Les nouvelles pratiques commerciales des éditeurs de logiciels pour conquérir les grands comptes

Article paru le 9 juin 2020 | Partager sur les réseaux sociaux

Classé dans : Cybersécurité Innovation Management des SI

Microsoft Word, SAP, Google Suites, Adobe Photoshop, Trello, Salesforce, Skype, Notepad ++ … Tous ces logiciels sont aujourd’hui utilisés au quotidien par les salariés des entreprises. En effet, ils sont désormais de véritables moyens d’exploitation au service du coeur de métier ou bien des fonctions supports. Depuis quelques années, certains logiciels sont même devenus indispensables au sein des organisations. Cette véritable dépendance représente à la fois un juteux filon pour les différents éditeurs du marché, mais également de nombreux enjeux pour les DSI clientes.

Le cas emblématique de Trello

Trello est un logiciel devenu indispensable dans un grand nombre d’organisation.
C’est un outil collaboratif en ligne de gestion de projet. Il est accessible gratuitement aux utilisateurs sous réserve de créer un compte. Des fonctionnalités supplémentaires sont disponibles contre le paiement d’un abonnement mensuel, ou annuel par utilisateurs.

Trello a ainsi pu croître organiquement à ses débuts grâce au bouche à oreille sans recourir à la publicité. Ce logiciel a été acheté par Atlassian (l’éditeur de son concurrent historique Jira) pour 425 millions de dollars américain en début d’année 2017.

C’est un bon exemple car il met en valeur plusieurs tendances comme le Shadow IT, le SaaS, et le Freemium

Le SaaS (ou Software as a Service) que l’on peut littéralement traduire par “logiciel en tant que service” permet d’utiliser un logiciel sans en être propriétaire. Celui-ci est exécuté sur des serveurs distants et est accessible par internet. Son utilisation est généralement facturée par un abonnement mensuel. Dans certains cas, comme ici avec Trello, le logiciel s’utilise en ligne depuis le navigateur et ne nécessite aucune installation et donc aucun droit d’administrateur.

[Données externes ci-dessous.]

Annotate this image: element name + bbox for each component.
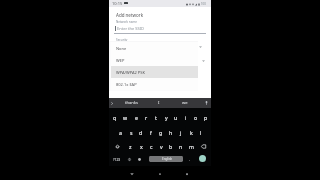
- button[interactable]: o: [191, 110, 201, 124]
- button[interactable]: l: [196, 125, 206, 139]
- button[interactable]: w: [120, 110, 131, 124]
- button[interactable]: s: [126, 125, 136, 139]
- staticText: we: [182, 100, 188, 106]
- staticText: q: [113, 114, 117, 121]
- button[interactable]: Recent apps: [183, 169, 191, 178]
- staticText: o: [194, 114, 198, 121]
- staticText: f: [150, 129, 152, 136]
- button[interactable]: n: [176, 139, 186, 153]
- staticText: g: [159, 129, 163, 136]
- staticText: h: [169, 129, 173, 136]
- staticText: thanks: [125, 100, 138, 106]
- button[interactable]: g: [156, 125, 166, 139]
- button[interactable]: m: [186, 139, 196, 153]
- staticText: u: [174, 114, 178, 121]
- button[interactable]: x: [136, 139, 146, 153]
- button[interactable]: ?123: [112, 152, 121, 166]
- staticText: w: [123, 114, 128, 121]
- button[interactable]: Switch keyboard: [136, 152, 143, 166]
- staticText: j: [180, 129, 182, 136]
- button[interactable]: Show options: [202, 60, 205, 62]
- button[interactable]: 802.1x EAP: [111, 78, 198, 90]
- staticText: 802.1x EAP: [116, 82, 137, 87]
- button[interactable]: u: [171, 110, 181, 124]
- button[interactable]: Back: [128, 169, 136, 178]
- staticText: s: [130, 129, 133, 136]
- button[interactable]: .: [186, 152, 193, 166]
- staticText: None: [116, 46, 127, 51]
- staticText: a: [119, 129, 122, 136]
- staticText: t: [155, 114, 157, 121]
- staticText: r: [145, 114, 148, 121]
- button[interactable]: q: [109, 110, 120, 124]
- staticText: n: [179, 143, 183, 150]
- staticText: b: [169, 143, 173, 150]
- staticText: d: [139, 129, 143, 136]
- button[interactable]: Shift: [109, 139, 125, 153]
- staticText: v: [160, 143, 163, 150]
- button[interactable]: None: [111, 42, 198, 54]
- staticText: p: [204, 114, 208, 121]
- button[interactable]: WPA/WPA2 PSK: [111, 66, 198, 78]
- button[interactable]: English: [149, 156, 183, 162]
- button[interactable]: r: [141, 110, 151, 124]
- staticText: c: [150, 143, 153, 150]
- button[interactable]: d: [136, 125, 146, 139]
- staticText: ?123: [113, 157, 121, 162]
- staticText: I: [158, 100, 160, 106]
- button[interactable]: I: [151, 98, 167, 108]
- button[interactable]: t: [151, 110, 161, 124]
- staticText: y: [165, 114, 168, 121]
- button[interactable]: y: [161, 110, 171, 124]
- button[interactable]: Emoji: [126, 152, 133, 166]
- button[interactable]: More suggestions: [109, 98, 114, 108]
- staticText: Network name: [116, 20, 137, 24]
- button[interactable]: z: [125, 139, 136, 153]
- staticText: WEP: [116, 58, 125, 63]
- staticText: Security: [116, 38, 128, 42]
- button[interactable]: WEP: [111, 54, 198, 66]
- button[interactable]: Home: [156, 169, 164, 178]
- staticText: k: [190, 129, 193, 136]
- button[interactable]: Enter: [199, 155, 206, 162]
- staticText: i: [185, 114, 187, 121]
- staticText: Add network: [116, 12, 144, 18]
- button[interactable]: e: [131, 110, 141, 124]
- button[interactable]: j: [176, 125, 186, 139]
- staticText: x: [140, 143, 143, 150]
- button[interactable]: p: [201, 110, 211, 124]
- button[interactable]: a: [115, 125, 126, 139]
- button[interactable]: b: [166, 139, 176, 153]
- staticText: WPA/WPA2 PSK: [116, 70, 145, 75]
- button[interactable]: Voice input: [203, 98, 209, 108]
- staticText: Enter the SSID: [117, 26, 144, 31]
- button[interactable]: f: [146, 125, 156, 139]
- button[interactable]: Backspace: [196, 139, 211, 153]
- button[interactable]: k: [186, 125, 196, 139]
- staticText: z: [129, 143, 132, 150]
- button[interactable]: h: [166, 125, 176, 139]
- staticText: English: [162, 157, 173, 161]
- button[interactable]: c: [146, 139, 156, 153]
- button[interactable]: v: [156, 139, 166, 153]
- button[interactable]: we: [177, 98, 193, 108]
- staticText: m: [189, 143, 194, 150]
- button[interactable]: thanks: [123, 98, 139, 108]
- button[interactable]: Show options: [199, 46, 202, 48]
- staticText: 10:15: [112, 1, 123, 6]
- staticText: .: [189, 157, 191, 162]
- staticText: e: [135, 114, 138, 121]
- staticText: 100: [201, 2, 206, 6]
- staticText: l: [200, 129, 202, 136]
- button[interactable]: i: [181, 110, 191, 124]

Le freemium est un modèle commercial dans lequel l’utilisation du logiciel est gratuite pour l’organisation mais où il est possible de payer pour débloquer des fonctionnalités supplémentaires ou améliorer la sécurité des données. Sur Trello, c’est un abonnement mensuel facultatif qui est proposé aux utilisateurs.

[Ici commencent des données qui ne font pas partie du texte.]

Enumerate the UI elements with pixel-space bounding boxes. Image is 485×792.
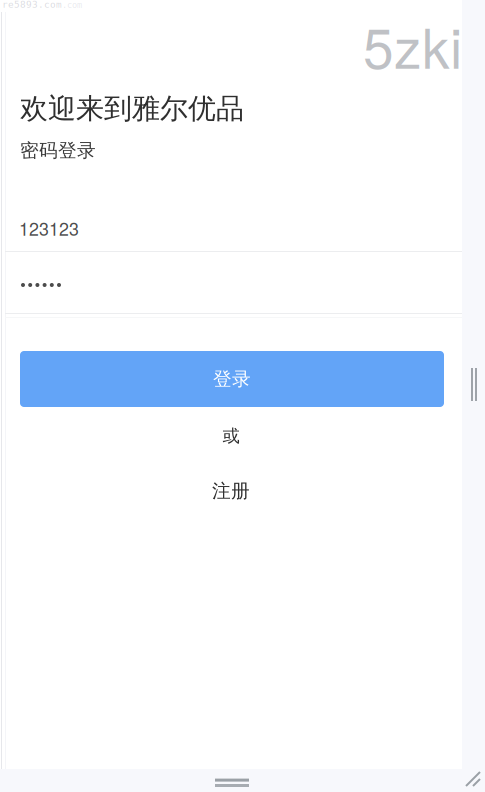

Le Shadow IT désigne l’utilisation d’un logiciel sans autorisation de la DSI de l’organisation en question. Le Shadow IT est facilité par les outils SaaS qui s’utilisent directement sur le navigateur web ou encore par les logiciels en version portable qui ne nécessitent pas de droits administrateurs lors de leur installation. Les utilisateurs peuvent ainsi avancer “plus rapidement” en contournant les règles et les processus de leur DSI. Néanmoins, cette rapidité d’exécution se fait souvent au détriment de la sécurité. L’organisation peut se retrouver exposée à de nombreux risques.

Par exemple, une fuite de données sensibles en cas de piratage peut impacter l’image de l’entreprise et entraîner des poursuites judiciaires à son encontre, et in fine causer des pertes financières. Un ingénieur en Cybersécurité a montré que des mots de passe liés aux gouvernements du Royaume-Uni et du Canada étaient accessibles à tous grâce à une simple recherche Google car ils étaient stockés sur un tableau Trello dont la visibilité était réglée sur “Public” par un des utilisateurs.

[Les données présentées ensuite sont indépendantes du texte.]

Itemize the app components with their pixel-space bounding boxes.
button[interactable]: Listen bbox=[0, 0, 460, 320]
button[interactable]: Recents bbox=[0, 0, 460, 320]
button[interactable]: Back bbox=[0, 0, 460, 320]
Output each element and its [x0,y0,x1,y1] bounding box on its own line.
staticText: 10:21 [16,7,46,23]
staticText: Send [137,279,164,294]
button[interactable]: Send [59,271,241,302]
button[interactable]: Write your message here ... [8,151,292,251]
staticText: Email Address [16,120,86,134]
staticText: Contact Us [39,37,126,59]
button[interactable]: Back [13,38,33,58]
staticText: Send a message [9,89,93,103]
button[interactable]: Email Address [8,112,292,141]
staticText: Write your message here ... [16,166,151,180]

Cibler l’utilisateur final, une stratégie commerciale astucieuse, et un nouveau challenge en cybersécurité

Comme Trello, de nouvelles solutions logicielles apparaissent quotidiennement sur le marché. Elles suscitent l’envie ou le besoin auprès des utilisateurs finaux qui cherchent continuellement des outils plus ergonomiques, plus rapides, plus puissants.

Les éditeurs de logiciels ont d’ailleurs bien compris qu’il était plus facile de convaincre les utilisateurs finaux plutôt que les décideurs habituels des DSI. Ils proposent donc un essai gratuit aux utilisateurs ciblés, avec l’espoir ensuite que ces derniers évolueront vers une version payante.

En résumé, cibler l’utilisateur final permet aux éditeurs de distribuer leurs produits plus rapidement en créant des circuits de consommation désintermédiés. Les DSI doivent donc s’adapter face à ces changements afin de protéger leurs SI. Ils peuvent pour cela mettre en place de nouveau processus de validation et de surveillance du parc logiciel.